Reflexiona sobre tu decisión antes de sacar a alguien de tu vida impulsivamente tras una discusión o un problema, analiza bien la situación para que sepas si lo que vas a decidir es sólo por el enojo del momento o si de verdad es momento de cortar lazos con esa persona.
Establece los que serán tus límites saludables si decides que es hora de separarte emocionalmente de esa persona, pero debes seguir en contacto con ella por la razón que sea.

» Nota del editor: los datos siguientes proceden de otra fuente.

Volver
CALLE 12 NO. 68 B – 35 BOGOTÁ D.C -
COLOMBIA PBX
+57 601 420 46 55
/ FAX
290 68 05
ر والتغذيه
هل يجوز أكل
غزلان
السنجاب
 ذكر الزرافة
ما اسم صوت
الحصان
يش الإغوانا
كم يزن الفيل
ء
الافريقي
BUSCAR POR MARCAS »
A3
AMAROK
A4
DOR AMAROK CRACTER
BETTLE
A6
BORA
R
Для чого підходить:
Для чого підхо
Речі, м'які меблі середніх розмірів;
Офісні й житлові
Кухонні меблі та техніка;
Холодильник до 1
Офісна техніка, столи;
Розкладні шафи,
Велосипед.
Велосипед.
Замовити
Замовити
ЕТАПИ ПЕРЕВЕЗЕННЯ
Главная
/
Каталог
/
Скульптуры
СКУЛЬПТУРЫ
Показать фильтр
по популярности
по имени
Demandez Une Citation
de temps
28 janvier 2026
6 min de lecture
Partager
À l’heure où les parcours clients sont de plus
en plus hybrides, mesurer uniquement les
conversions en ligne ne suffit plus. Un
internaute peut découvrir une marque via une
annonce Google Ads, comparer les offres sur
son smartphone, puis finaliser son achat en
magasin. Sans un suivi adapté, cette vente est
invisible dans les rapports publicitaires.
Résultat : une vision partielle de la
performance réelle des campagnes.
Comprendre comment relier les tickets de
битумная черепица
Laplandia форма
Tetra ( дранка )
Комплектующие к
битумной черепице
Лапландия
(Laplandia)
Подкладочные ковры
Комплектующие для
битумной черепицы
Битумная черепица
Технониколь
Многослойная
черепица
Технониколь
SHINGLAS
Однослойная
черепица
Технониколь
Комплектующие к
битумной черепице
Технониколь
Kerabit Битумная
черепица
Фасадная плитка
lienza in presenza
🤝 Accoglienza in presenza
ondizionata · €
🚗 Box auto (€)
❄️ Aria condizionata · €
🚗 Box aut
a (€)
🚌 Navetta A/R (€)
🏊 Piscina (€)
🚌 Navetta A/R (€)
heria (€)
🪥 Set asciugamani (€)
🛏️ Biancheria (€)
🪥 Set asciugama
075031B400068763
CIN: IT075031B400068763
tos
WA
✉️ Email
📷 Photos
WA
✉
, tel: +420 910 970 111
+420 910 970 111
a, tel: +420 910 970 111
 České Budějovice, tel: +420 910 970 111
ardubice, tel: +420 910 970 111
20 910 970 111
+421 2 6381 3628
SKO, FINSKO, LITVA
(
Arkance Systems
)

Quita a esa persona del pedestal donde la tenías, el amor te hace atribuir a las personas cualidades que quizás ni siquiera poseen.
Pon tiempo y espacio de por medio, si te es posible, evita a esa persona lo más posible, si no, reduce los encuentros y las interacciones al mínimo.
Permítete sentir tus emociones, separarse de alguien es difícil, en especial cuando es alguien a quien amas o amaste y que en su momento fue importante en tu vida.
Limita la relación al motivo que mantiene el vínculo, debes interactuar con esa persona sólo para lo indispensable.
Enfócate en lo que puedes controlar, esto será diferente para cada persona en cada situación, pero se basa en la idea de que no puedes controlar lo que hacen los demás, pero sí la forma en que reaccionas ante su actuar.